"That one's Johnny and that one's Sally."

And this is Bryson O'Donnell.

"There's only two boys."

Bryson is four.

"He loves Power Rangers, Superman, Batman," said Tim O’Donnell, Bryson’s dad.

Bryson had no trouble tracking down our microphone. For most of his life, seeing things didn't come easily.

"When he was born, he was diagnosed with Peter’s Anonymy, which is a bad cornea," said Chrissy O’Donnell, Bryson’s mom.

Bryson had a corneal transplant when he was 3-months-old. Things were good for a year, then his body started to reject it.

"Infants have a very keen immune system. They recognize the tissue as being foreign and they just spit them out and reject it," said Dr. James Aquavella.

At the University of Rochester Medical Center along with a colleague in Boston, they created an artificial cornea made from plastic.

"In this piece of plastic we call it kerative prosthesis, we incorporate all the power to be able to bend light rays and focus it on the back of the eyeball," Dr. Aquavella said.

The plastic implant is the size of a contact lens.
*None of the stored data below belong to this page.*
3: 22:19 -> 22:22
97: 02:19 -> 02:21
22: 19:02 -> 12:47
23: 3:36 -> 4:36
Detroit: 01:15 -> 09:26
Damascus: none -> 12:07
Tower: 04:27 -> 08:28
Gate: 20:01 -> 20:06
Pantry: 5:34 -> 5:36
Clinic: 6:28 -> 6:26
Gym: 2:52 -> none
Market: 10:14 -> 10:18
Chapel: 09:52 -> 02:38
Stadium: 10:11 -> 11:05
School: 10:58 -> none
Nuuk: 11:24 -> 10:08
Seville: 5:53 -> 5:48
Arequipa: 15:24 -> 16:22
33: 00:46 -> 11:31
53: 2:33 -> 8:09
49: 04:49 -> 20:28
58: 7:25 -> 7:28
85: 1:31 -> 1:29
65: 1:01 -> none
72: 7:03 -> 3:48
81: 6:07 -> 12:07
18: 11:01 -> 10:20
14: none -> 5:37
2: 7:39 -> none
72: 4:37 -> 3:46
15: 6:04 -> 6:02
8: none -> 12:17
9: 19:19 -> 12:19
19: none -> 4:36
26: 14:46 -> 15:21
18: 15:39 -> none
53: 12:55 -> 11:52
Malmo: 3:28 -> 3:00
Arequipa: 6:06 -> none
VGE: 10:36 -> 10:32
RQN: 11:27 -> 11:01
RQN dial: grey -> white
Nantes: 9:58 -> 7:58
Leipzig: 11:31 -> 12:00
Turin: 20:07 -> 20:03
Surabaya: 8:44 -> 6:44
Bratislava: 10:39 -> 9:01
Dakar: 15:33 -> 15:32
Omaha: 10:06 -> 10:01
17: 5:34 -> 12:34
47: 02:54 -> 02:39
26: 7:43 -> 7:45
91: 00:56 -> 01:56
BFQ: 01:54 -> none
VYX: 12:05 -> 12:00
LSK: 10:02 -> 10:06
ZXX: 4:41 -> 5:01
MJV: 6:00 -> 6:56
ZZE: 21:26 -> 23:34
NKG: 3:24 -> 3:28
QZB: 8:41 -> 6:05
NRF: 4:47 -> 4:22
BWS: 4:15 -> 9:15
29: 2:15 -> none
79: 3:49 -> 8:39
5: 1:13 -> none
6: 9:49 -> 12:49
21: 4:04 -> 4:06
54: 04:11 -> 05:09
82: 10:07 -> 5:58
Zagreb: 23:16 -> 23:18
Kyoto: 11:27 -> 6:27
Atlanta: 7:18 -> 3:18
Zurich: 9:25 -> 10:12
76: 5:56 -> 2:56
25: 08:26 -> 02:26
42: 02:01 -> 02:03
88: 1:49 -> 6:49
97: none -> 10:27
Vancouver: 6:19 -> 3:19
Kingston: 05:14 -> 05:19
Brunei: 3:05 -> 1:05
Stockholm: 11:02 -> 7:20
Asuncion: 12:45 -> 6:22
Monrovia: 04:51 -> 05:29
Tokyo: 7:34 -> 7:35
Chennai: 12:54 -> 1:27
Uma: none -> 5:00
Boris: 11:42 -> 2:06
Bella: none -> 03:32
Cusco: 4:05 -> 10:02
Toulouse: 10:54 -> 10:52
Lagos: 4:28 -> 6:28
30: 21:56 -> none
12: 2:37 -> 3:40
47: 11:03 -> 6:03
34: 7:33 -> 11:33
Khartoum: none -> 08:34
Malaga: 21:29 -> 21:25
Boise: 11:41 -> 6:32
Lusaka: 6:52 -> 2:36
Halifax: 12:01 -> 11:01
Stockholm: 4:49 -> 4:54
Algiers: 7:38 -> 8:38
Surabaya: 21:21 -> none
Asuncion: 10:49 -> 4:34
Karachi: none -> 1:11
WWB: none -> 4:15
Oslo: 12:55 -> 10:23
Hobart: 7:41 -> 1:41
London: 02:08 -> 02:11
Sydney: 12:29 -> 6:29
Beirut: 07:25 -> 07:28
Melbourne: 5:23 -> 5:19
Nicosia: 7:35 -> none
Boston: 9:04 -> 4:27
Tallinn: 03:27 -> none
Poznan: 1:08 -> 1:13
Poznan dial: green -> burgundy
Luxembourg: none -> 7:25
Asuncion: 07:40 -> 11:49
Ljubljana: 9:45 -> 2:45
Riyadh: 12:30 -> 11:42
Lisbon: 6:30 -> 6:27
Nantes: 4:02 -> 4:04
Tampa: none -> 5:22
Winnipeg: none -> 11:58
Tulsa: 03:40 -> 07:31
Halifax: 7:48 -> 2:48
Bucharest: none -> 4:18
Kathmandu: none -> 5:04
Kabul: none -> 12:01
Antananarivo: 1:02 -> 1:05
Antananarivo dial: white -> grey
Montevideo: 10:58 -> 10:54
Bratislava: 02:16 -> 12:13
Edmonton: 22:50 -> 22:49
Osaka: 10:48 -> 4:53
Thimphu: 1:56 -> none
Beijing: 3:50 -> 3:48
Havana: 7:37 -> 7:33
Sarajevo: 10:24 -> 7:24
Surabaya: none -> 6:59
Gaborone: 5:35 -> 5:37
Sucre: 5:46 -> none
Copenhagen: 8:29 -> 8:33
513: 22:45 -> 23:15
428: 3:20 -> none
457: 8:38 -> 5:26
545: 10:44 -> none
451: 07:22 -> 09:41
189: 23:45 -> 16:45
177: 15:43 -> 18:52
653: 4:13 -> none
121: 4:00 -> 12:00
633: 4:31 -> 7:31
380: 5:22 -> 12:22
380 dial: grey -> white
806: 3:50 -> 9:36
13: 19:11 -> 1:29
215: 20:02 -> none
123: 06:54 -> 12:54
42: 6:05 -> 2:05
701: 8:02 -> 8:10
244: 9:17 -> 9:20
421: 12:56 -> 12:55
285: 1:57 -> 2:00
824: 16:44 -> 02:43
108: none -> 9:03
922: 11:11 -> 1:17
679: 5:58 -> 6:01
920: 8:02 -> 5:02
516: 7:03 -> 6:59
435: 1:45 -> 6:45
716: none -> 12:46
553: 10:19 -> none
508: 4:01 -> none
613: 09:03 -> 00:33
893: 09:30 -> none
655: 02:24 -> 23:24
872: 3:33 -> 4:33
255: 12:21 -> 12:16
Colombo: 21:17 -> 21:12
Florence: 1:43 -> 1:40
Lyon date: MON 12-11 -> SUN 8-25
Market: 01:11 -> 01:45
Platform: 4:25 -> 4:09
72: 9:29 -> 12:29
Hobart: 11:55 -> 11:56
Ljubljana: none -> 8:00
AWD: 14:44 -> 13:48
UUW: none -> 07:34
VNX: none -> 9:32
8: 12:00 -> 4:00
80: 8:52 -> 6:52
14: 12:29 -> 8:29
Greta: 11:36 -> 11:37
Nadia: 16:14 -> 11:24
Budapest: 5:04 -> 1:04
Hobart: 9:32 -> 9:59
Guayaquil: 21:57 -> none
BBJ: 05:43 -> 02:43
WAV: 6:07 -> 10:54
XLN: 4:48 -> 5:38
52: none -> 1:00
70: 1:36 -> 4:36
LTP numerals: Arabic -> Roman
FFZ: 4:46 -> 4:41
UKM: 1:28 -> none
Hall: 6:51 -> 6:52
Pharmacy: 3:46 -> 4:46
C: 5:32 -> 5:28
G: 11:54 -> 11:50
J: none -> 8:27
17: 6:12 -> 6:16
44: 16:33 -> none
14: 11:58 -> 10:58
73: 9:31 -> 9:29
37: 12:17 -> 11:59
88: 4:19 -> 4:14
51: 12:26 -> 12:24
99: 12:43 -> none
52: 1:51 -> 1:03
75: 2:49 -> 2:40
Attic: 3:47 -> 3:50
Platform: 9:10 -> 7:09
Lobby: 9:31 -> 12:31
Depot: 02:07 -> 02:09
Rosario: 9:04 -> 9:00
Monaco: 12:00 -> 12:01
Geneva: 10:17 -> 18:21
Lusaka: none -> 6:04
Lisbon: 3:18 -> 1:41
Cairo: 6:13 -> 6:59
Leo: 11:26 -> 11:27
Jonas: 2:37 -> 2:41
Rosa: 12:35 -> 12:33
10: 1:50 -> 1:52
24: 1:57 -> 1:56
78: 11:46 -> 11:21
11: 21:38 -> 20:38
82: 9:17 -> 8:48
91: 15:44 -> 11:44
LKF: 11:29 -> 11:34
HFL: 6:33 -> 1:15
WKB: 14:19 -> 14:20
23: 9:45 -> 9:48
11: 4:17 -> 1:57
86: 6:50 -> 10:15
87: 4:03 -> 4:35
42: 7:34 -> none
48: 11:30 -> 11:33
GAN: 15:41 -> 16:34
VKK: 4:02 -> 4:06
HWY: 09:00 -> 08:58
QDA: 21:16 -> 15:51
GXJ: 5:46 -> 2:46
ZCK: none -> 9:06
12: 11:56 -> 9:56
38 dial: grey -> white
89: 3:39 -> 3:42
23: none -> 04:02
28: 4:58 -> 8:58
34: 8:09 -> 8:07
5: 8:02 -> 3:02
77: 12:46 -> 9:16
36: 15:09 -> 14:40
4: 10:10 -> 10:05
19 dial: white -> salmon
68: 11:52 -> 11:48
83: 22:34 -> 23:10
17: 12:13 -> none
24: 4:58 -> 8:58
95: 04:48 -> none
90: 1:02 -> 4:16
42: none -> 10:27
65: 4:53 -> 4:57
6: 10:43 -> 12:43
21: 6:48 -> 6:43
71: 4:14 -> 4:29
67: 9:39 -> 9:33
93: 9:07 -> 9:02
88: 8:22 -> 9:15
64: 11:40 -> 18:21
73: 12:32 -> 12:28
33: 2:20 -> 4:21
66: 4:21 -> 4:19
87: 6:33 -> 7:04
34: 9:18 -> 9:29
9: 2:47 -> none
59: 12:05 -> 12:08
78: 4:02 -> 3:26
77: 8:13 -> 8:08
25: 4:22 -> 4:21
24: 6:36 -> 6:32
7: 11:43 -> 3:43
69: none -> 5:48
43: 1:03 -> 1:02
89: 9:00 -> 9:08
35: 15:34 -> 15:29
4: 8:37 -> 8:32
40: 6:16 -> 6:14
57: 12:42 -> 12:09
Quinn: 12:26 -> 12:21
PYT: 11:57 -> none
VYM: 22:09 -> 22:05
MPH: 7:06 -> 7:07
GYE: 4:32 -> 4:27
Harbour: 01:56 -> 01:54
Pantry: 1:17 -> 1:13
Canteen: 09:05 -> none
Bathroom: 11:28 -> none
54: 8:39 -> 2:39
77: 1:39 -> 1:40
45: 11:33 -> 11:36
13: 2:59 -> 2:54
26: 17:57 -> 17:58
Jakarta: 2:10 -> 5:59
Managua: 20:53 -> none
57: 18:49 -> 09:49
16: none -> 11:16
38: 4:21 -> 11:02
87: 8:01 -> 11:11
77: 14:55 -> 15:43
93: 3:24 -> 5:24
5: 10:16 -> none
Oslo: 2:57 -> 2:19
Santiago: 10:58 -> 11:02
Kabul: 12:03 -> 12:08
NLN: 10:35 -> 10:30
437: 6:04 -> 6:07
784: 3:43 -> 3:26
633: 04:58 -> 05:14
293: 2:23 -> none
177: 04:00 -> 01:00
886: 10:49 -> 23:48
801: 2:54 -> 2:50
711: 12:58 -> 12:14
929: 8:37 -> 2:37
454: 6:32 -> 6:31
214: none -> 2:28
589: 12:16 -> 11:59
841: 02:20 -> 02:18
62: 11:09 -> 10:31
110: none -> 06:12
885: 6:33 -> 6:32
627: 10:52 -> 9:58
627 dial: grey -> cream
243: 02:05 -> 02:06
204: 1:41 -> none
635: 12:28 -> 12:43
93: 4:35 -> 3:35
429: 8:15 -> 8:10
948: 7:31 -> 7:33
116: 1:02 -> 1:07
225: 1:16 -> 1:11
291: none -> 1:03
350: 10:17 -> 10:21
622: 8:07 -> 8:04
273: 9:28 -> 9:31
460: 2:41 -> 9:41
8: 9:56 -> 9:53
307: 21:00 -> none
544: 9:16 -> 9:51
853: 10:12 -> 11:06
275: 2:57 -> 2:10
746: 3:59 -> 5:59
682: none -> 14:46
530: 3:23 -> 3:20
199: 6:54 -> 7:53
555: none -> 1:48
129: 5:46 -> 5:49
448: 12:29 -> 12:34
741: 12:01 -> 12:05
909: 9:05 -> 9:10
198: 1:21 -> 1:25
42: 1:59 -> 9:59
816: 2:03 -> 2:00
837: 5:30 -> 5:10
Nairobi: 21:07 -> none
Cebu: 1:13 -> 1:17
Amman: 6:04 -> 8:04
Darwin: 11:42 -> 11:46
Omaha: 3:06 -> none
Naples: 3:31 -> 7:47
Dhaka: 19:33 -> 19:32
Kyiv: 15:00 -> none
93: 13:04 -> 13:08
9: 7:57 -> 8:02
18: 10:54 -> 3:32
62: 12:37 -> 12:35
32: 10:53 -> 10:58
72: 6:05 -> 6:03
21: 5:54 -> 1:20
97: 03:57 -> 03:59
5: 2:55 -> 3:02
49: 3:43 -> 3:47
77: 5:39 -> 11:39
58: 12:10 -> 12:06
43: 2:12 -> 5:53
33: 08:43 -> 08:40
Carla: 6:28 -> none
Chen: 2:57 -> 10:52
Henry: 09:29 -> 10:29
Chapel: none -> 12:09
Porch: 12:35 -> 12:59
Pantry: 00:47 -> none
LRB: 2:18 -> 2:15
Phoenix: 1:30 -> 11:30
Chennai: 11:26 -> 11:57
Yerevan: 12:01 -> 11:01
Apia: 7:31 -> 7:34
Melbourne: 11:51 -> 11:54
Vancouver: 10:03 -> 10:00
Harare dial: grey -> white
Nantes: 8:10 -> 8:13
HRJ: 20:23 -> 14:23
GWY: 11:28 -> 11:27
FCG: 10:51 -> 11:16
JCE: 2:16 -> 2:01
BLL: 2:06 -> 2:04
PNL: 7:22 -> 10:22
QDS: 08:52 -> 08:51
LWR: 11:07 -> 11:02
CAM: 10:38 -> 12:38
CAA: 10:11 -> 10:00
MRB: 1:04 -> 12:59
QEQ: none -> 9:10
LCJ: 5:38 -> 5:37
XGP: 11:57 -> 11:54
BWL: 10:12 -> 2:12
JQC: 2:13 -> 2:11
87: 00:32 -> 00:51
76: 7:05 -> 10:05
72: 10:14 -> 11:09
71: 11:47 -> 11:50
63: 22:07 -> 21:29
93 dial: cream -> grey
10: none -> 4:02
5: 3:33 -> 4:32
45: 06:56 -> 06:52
It's sewn into the patient's eyeball with a piece of donor tissue.

"We just use it more or less as fodder of tissue and it gives us something that heals and we can use it to attach the eye," Dr. Aquavella said.

About thirty children in the world have received this artificial cornea. Bryson is one of them. He came here from Pittsburgh for the procedure.

"You see them when they toddle and they grab on to their mother's leg. And I mean that's, they couldn't see it before, so that's the great thing," Dr. Aquavella said.

"He is a miracle. Our pastor calls him a miracle boy," said Tim O’Donnell.

"He's seeing colors and he can see all of us," Chrissy O’Donnell said.